Roy Lichtenstein in his Washington Street studio, circa 1988. Artwork © Estate of Roy Lichtenstein. Photograph © Bob Adelman
The Roy Lichtenstein Foundation will donate 186 works of art and other materials by the late Pop artist to five museums in anticipation of what would have been Roy Lichtenstein’s 100th birthday in October.
The institutions receiving donations are the Albertina in Vienna; the Colby College Museum of Art in Waterville, Maine; the Nasher Museum of Art at Duke University in Durham, North Carolina; the Los Angeles County Museum of Art (Lacma) and the Whitney Museum of American Art in New York's Meatpacking District—which received the artist's nearby studio building as a gift from his widow Dorothy Lichtenstein last year. The foundation will distribute prints, drawings, sculptures, paintings and archival films among the five institutions.
“We are delighted to get an early start on the centenary by making gifts of art to these five outstanding museums, each of which has a history of sharing Lichtenstein’s work with the public,” Jack Cowart, executive director of the Roy Lichtenstein Foundation, said in a statement.
The Whitney Museum is already home to a significant collection of Lichtenstein’s work and will receive another 66 items from the foundation, including preparatory works related to the artist's Times Square Mural (1994) print process materials and rare drawings for his Three Landscapes film (1969-70).
The foundation gifted 34 works on paper spanning from 1948 and 1997 to the Albertina, including early woodcuts and linoleum cuts, and lithographs and screenprints from later in his career. A selection of these works is already on view in Vienna in an exhibition at the Albertina Modern devoted to modern and contemporary printmaking. The rest of the donation will provide the basis for a centennial celebration currently being planned by the institution for 2024.
The Death of the General (around 1951) by Roy Lichtenstein
The Colby College Museum of Art and the Nasher Museum of Art at Duke University—which last year co-organised a travelling exhibition of Lichtenstein’s work made between 1948 and 1960—received a joint gift of Composition (1955), one of the artist’s seminal mixed-media works made up of painted scrap wood, bolts and screws. Individually, the foundation gifted Colby two Lichtenstein works on paper, four paintings and one sculpture; the Nasher is receiving two works on paper, five paintings and one sculpture.
The foundation has earmarked 70 items related to Lichtenstein’s Three Landscapes film project for Lacma. The film was originally commissioned by museum and it served as a core element in the museum’s groundbreaking 1971 exhibition Art and Technology.
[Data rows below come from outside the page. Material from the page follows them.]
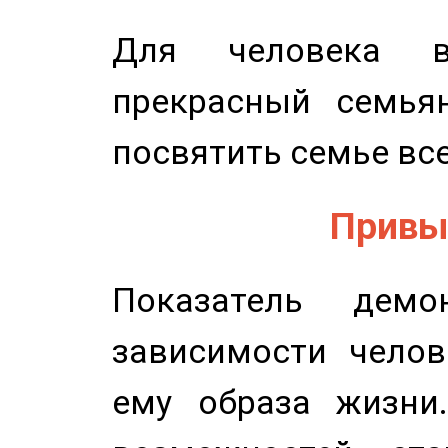
Для человека в
прекрасный семьян
посвятить семье все
Привыч
Показатель демон
зависимости челов
ему образа жизни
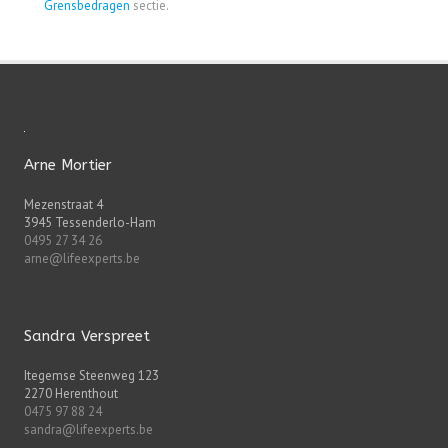
Grensbedragen
sectie.
Arne Mortier
Mezenstraat 4
3945 Tessenderlo-Ham
0495 27 34 26
arne@lifeexperts.be
Sandra Verspreet
Itegemse Steenweg 123
2270 Herenthout
0475 97 88 24
sandra@lifeexperts.be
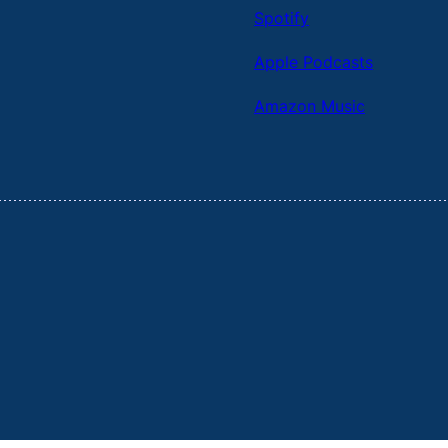
Spotify
Apple Podcasts
Amazon Music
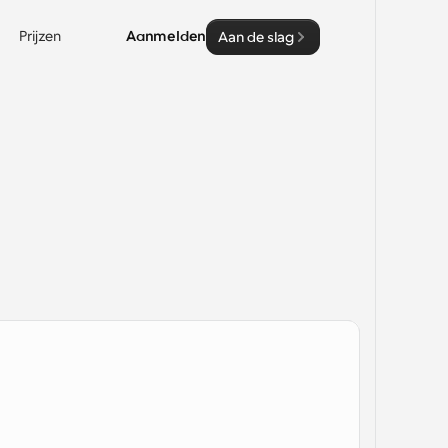
Prijzen
Aanmelden
Aan de slag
“Given his modesty, Roy might not have wanted to fuss over this anniversary, but I’m sure he would have been thrilled to know that in his hundredth year, his work looks as fresh, radical and relevant as ever, and is now being honoured as a permanent achievement,” Dorothy Lichtenstein, the president of the foundation's board, said in a statement.
Lichtenstein was born 23 October 1923 and died in 2017. The foundation will mark what would have been Lichtenstein’s 100th birthday through gifts, exhibitions and other programming. The foundation already advised the US Postal Service for a series of commemorative stamps based on Lichtenstein’s work.
On Thursday, the estate of Dada artist Hans Arp revealed it would donate 220 sculptures by the late artist to ten museums around the world. And earlier this spring, in another centennial act of generosity, the Ellsworth Kelly Foundation gave grants and artworks by Kelly—whose 100th birthday was Wednesday (31 May)—to 50 museums across the US.